Lorsqu’on évoque la sidérurgie en Wallonie, on pense au bassin liégeois et au bassin carolo. Mais il y a le Brabant wallon. Et notamment les Usines Henricot, à Court-Saint-Etienne. On pourra évoquer, ailleurs, plus tard, Clabecq.

Les Usines Henricot

L’origine des Usines Henricot remonte au milieu du XIX° siècle, où on trouve le nom d’Albert Goblet d’Aviella. C’est lui qui rachètera la Forge « Moulin Fauconnier », au confluent de la dyle et de la Thyle. Il engagera un jeune ingénieur, Emile Henricot, comme directeur technique. Et c’est à lui que ses héritiers revendront l’usine, en 1885. 

Les Usines Emile Henricot (source: le patrimoine stéphanois)

Au lendemain de la deuxième guerre, les Usines Henricot, contribuent à la reconstruction du pays.

Une collaboration avec un savant fou: Auguste Piccard

Auguste Piccard (Bundesarchiv_Bild_102-13738)

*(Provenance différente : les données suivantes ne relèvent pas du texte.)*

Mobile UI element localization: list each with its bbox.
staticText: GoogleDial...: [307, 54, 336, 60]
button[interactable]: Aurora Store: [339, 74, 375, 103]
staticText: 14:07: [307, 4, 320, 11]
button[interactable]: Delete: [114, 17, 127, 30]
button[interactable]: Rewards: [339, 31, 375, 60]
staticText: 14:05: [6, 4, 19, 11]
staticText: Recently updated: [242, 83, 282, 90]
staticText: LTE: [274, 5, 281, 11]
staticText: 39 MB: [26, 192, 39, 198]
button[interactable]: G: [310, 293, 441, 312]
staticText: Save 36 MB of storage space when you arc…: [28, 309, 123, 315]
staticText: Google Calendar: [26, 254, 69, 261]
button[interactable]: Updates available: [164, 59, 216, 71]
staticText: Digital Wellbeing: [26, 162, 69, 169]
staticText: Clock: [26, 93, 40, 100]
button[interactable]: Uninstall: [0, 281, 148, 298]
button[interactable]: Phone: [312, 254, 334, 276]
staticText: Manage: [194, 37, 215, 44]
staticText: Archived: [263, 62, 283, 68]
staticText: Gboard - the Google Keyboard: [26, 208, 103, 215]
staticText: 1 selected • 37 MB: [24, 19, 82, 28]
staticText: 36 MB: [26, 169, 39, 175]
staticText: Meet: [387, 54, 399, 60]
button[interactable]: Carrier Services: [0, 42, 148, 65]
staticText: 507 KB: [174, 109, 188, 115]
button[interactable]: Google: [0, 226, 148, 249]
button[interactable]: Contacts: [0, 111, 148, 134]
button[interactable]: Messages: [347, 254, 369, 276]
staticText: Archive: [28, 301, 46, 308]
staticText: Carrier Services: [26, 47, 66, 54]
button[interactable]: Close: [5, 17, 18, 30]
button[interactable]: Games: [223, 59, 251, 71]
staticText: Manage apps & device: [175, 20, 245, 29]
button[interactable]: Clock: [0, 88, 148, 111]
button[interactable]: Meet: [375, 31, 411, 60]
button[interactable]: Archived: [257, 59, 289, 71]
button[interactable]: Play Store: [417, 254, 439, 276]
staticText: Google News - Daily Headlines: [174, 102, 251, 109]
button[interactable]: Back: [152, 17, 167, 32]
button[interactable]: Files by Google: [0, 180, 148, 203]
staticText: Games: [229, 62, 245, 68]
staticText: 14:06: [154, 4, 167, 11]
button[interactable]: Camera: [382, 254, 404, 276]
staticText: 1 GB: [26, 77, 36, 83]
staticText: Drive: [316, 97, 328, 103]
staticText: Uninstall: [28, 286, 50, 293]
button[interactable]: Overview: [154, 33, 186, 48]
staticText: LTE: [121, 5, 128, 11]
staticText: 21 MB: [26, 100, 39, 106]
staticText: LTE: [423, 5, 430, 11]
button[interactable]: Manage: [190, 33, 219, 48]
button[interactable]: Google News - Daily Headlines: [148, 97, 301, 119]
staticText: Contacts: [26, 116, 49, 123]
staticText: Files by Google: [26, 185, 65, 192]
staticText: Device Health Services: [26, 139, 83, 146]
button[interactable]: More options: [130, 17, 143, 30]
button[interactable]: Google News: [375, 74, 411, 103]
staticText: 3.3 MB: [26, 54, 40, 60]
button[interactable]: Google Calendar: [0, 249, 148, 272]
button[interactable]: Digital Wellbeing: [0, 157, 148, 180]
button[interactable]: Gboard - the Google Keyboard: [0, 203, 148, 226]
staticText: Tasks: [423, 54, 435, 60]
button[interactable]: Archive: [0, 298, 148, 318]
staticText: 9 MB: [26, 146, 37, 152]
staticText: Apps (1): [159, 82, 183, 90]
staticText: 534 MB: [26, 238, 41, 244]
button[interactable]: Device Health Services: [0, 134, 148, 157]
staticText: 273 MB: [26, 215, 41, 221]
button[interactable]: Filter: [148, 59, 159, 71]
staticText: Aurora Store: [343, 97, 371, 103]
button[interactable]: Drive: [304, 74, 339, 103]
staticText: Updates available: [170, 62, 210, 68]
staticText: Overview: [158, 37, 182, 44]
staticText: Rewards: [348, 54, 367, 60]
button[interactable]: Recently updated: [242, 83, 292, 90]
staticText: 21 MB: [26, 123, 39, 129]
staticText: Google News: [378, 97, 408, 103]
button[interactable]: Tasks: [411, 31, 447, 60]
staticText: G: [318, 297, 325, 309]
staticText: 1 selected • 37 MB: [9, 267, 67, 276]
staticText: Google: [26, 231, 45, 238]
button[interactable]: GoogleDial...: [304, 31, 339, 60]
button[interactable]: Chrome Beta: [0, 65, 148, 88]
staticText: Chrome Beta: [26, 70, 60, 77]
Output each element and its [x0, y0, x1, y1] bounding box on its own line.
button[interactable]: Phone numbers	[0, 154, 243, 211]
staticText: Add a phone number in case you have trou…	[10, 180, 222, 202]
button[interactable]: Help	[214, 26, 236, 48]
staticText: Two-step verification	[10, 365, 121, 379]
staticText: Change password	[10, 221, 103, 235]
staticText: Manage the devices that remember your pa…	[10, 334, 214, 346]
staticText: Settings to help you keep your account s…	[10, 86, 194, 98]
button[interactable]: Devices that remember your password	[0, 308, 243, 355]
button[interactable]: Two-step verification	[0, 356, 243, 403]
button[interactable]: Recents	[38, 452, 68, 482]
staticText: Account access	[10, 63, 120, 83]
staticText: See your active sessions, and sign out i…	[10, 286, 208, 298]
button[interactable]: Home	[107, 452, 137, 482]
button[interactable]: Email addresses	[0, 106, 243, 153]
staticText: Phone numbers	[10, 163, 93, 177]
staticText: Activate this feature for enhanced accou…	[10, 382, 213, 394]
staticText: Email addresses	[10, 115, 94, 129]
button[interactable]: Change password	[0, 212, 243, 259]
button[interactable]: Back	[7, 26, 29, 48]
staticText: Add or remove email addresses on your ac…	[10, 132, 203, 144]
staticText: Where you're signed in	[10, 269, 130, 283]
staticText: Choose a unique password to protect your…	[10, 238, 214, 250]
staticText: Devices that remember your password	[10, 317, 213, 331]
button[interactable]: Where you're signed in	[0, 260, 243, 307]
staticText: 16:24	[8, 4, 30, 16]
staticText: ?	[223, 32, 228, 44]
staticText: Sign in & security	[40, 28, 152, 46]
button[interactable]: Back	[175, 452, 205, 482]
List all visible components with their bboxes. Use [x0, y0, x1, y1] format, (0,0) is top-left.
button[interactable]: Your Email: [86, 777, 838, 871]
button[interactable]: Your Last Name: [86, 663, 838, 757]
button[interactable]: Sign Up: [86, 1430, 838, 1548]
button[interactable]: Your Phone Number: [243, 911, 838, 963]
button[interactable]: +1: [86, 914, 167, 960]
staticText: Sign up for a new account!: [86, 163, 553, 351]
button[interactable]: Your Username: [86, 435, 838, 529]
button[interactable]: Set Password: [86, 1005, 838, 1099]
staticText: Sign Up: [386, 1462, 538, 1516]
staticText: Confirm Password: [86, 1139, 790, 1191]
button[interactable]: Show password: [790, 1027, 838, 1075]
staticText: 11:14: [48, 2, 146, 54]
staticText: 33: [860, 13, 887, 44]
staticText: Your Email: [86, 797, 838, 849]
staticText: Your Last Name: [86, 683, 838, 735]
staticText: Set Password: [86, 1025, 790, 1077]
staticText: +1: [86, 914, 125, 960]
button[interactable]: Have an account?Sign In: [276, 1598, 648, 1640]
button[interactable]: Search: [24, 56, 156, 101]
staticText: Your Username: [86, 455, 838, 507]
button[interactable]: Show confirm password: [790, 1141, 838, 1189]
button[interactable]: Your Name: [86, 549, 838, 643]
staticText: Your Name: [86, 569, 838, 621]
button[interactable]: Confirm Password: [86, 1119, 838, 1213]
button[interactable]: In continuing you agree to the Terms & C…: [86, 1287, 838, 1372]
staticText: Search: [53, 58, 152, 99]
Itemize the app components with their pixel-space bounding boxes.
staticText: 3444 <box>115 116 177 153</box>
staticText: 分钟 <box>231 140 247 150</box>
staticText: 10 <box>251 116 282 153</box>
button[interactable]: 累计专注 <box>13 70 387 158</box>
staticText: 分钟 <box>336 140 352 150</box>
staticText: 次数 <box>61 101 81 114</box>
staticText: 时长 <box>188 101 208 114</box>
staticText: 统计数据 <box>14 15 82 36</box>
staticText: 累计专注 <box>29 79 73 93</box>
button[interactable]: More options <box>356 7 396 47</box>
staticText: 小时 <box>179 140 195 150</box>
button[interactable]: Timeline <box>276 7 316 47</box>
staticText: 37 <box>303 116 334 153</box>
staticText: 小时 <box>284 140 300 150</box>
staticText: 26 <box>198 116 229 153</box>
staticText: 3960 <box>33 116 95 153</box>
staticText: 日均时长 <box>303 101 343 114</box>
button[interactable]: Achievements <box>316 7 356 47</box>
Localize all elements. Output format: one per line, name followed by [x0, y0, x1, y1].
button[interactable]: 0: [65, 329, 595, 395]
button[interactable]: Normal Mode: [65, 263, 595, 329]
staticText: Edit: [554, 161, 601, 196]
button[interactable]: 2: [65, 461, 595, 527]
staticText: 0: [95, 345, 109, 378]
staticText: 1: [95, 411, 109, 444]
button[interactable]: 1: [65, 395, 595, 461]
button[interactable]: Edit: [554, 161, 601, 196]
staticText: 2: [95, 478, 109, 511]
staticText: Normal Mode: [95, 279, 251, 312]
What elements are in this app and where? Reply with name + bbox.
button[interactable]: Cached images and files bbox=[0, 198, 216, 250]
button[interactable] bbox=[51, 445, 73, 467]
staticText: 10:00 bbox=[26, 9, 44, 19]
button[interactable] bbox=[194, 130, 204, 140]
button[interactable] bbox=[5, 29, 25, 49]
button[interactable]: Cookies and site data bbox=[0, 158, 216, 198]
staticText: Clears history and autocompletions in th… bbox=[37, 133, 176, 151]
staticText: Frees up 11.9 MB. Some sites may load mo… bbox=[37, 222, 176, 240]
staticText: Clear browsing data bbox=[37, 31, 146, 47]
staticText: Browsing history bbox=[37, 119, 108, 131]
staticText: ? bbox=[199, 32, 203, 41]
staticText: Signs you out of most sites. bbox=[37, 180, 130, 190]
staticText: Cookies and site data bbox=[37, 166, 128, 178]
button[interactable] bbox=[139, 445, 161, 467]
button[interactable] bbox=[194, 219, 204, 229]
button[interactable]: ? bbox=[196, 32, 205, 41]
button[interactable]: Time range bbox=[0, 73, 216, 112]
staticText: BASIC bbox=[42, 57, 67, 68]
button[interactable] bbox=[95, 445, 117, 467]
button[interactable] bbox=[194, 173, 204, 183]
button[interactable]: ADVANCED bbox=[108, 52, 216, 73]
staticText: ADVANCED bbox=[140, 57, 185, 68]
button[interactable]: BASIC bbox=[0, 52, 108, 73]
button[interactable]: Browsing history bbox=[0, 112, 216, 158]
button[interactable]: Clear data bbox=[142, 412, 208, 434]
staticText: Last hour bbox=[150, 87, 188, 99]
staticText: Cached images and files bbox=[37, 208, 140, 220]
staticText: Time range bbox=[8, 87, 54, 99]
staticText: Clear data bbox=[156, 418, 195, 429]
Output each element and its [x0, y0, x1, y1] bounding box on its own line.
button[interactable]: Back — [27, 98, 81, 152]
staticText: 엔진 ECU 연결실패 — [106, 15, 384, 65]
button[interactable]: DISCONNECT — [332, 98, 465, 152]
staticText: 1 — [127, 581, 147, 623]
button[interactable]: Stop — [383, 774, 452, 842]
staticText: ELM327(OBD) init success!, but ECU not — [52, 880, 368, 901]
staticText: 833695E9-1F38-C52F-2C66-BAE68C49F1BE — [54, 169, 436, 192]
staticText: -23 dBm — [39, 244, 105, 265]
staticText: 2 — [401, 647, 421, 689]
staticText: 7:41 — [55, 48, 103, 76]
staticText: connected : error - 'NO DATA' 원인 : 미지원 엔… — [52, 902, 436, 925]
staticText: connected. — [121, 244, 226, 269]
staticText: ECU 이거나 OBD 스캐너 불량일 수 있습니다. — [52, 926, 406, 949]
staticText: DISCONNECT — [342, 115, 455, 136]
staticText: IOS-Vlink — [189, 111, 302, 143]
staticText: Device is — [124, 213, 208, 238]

Mais leur savoir-faire va leur permettre de participer à une expédition scientifique au retentissement mondial qu’éclipsera seulement la conquête spatiale. Elles vont fabriquer la nacelle du bathyscaphe destiné à l’exploration des très grandes profondeurs océanes d’Auguste Piccard. Il est suisse, né à Bâle le 28 janvier 1884, professeur de physique à l’Université Libre de Bruxelles et bénéficie du financement du FNRS, le Fonds National de la Recherche Scientifique, dû au Roi Albert.

« Le public ne comprend pas assez chez nous que la science pure est la condition indispensable de la science appliquée et que le sort des nations qui négligent la science et les savants est marqué pour la décadence. » 

Albert Ier, le 1er octobre 1927.

Il est le frère jumeau de l’aéronaute Jean Piccard. Et le moins qu’on puisse dire, c’est qu’il ne conçoit pas son rôle, enfermé dans son laboratoire. C’est même, sous des airs de savant fou qui le feront entrer dans la légende, une tête brûlée. C’est à son propos qu’on utilisera – ou qu’on créera? – le terme de « savanturier ».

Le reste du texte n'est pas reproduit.